EXERCISE DATA:
########################################

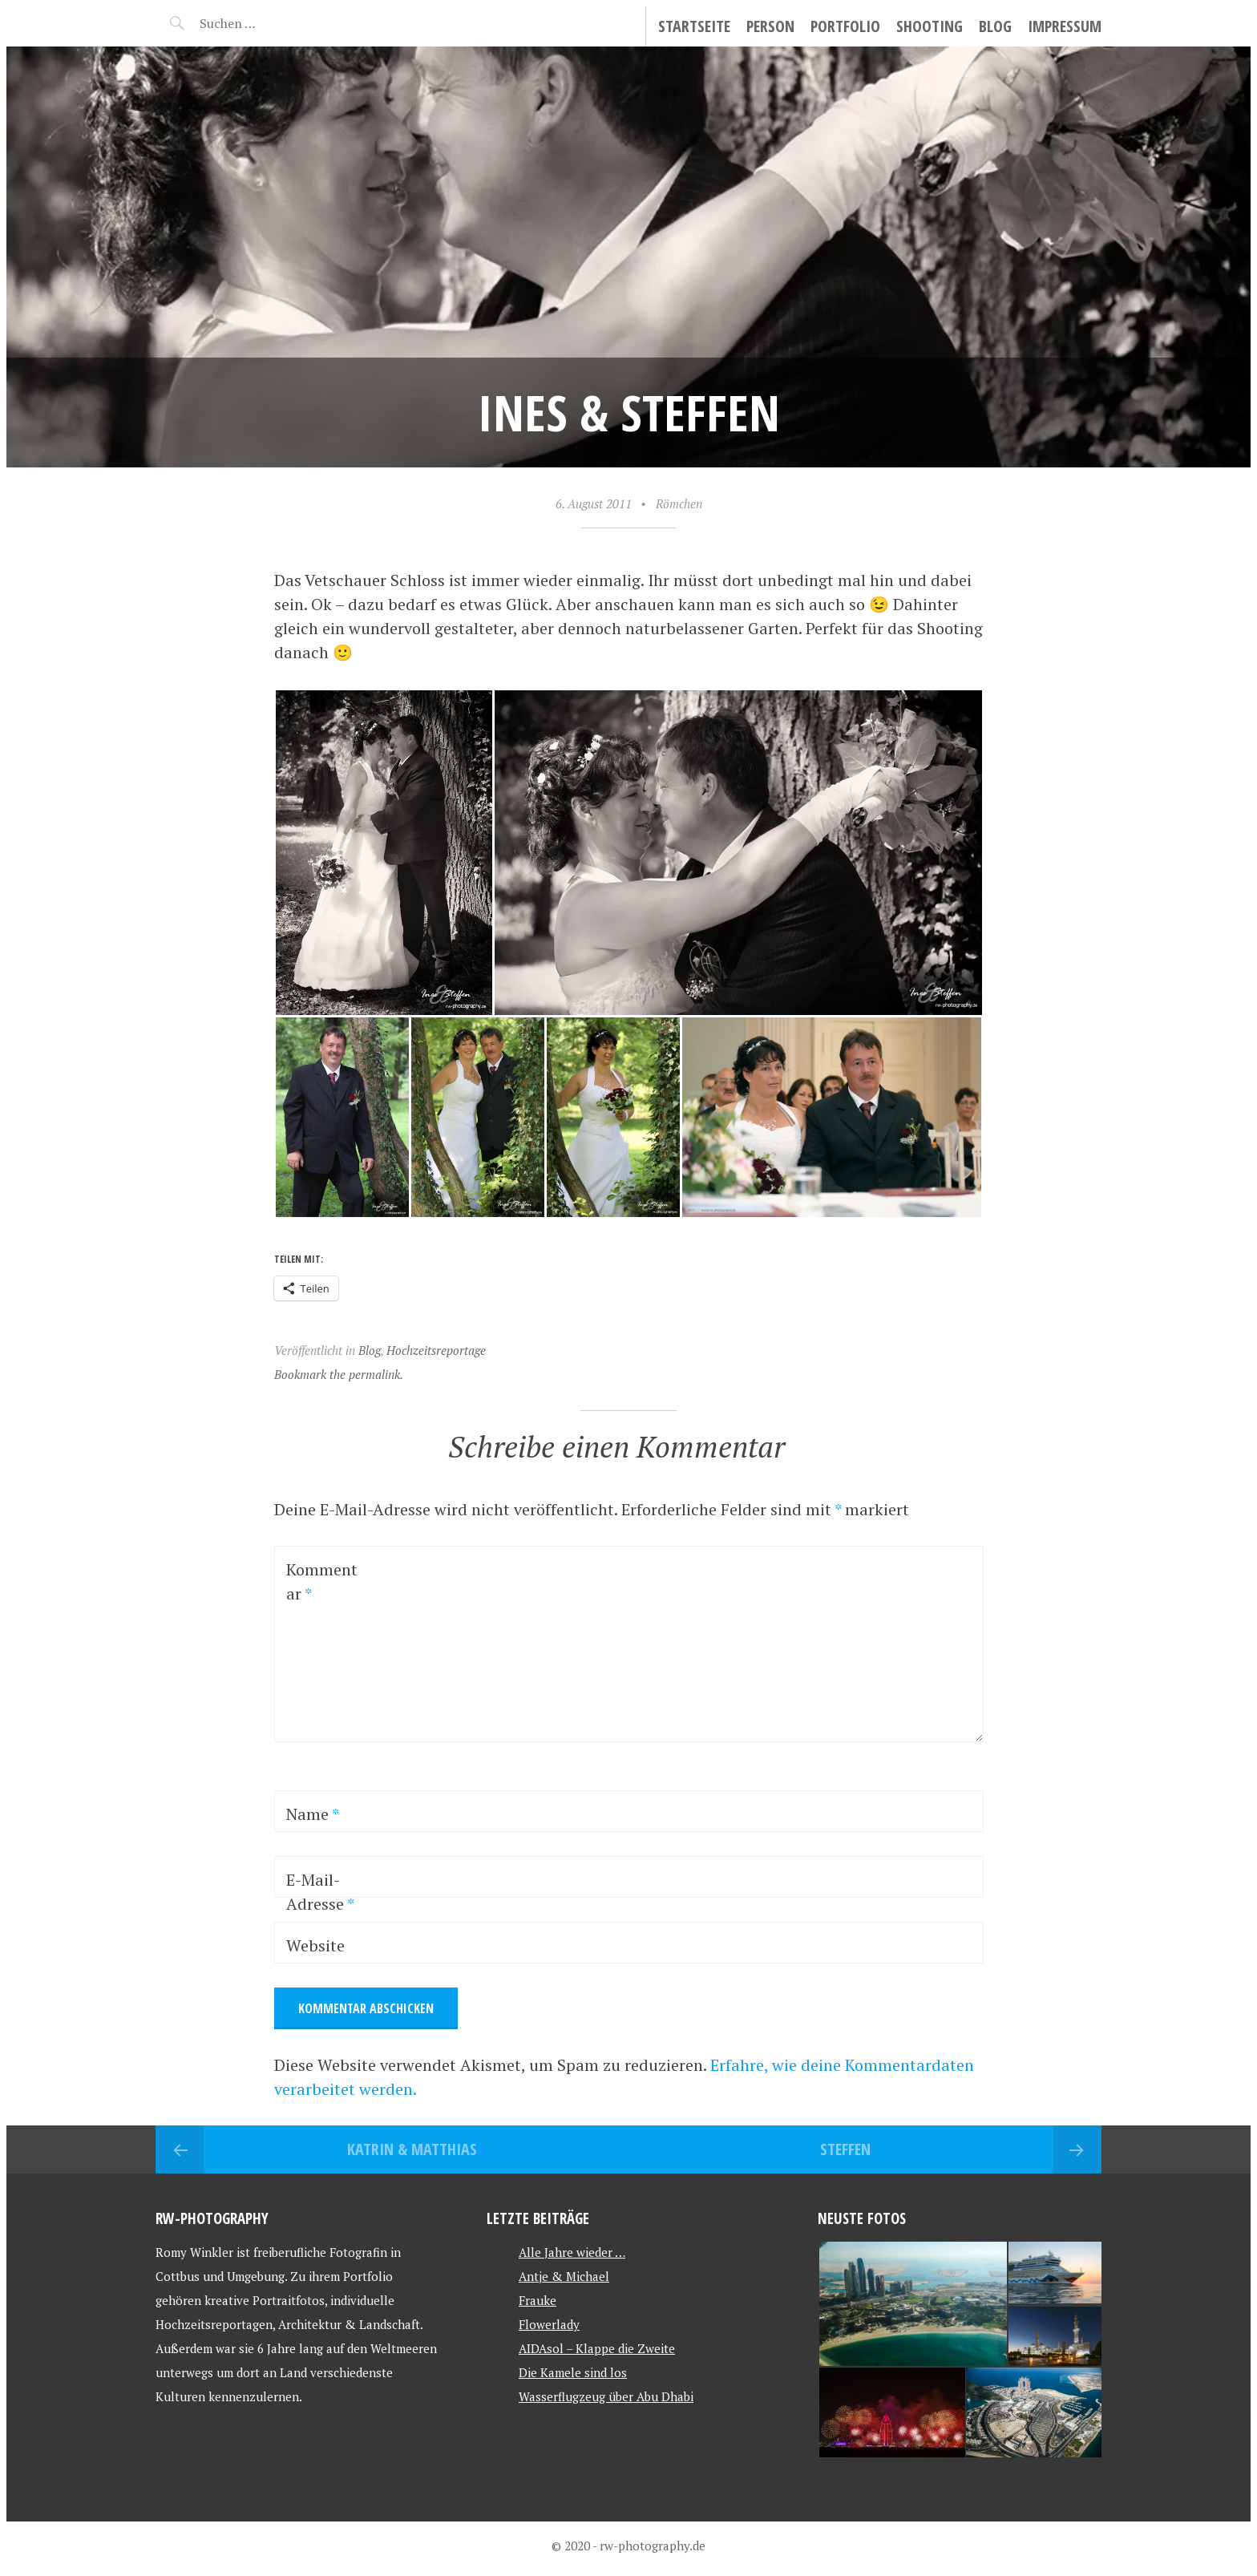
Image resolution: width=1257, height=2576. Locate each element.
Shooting (929, 26)
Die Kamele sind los (573, 2372)
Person (770, 26)
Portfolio (845, 26)
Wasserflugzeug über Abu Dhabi (606, 2396)
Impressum (1064, 26)
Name (312, 1814)
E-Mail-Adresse (320, 1892)
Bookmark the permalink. (338, 1374)
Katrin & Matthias (412, 2149)
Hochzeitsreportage (436, 1350)
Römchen (679, 503)
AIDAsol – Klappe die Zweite (597, 2348)
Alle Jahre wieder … (572, 2252)
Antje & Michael (564, 2276)
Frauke (537, 2300)
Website (315, 1945)
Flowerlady (549, 2324)
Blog (995, 26)
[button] (383, 853)
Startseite (694, 26)
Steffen (845, 2149)
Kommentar (322, 1581)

########################################

TASK TO COMPLETE:
Each record above should be returned unchanged, except that the pictures are dropped.

SOLUTION TO THIS TASK:
Image resolution: width=1257, height=2576. Locate each element.
Shooting (929, 26)
Die Kamele sind los (573, 2372)
Person (770, 26)
Portfolio (845, 26)
Wasserflugzeug über Abu Dhabi (606, 2396)
Impressum (1064, 26)
Name (312, 1814)
E-Mail-Adresse (320, 1892)
Bookmark the permalink. (338, 1374)
Katrin & Matthias (412, 2149)
Hochzeitsreportage (436, 1350)
Römchen (679, 503)
AIDAsol – Klappe die Zweite (597, 2348)
Alle Jahre wieder … (572, 2252)
Antje & Michael (564, 2276)
Frauke (537, 2300)
Website (315, 1945)
Flowerlady (549, 2324)
Blog (995, 26)
[button] (383, 853)
Startseite (694, 26)
Steffen (845, 2149)
Kommentar (322, 1581)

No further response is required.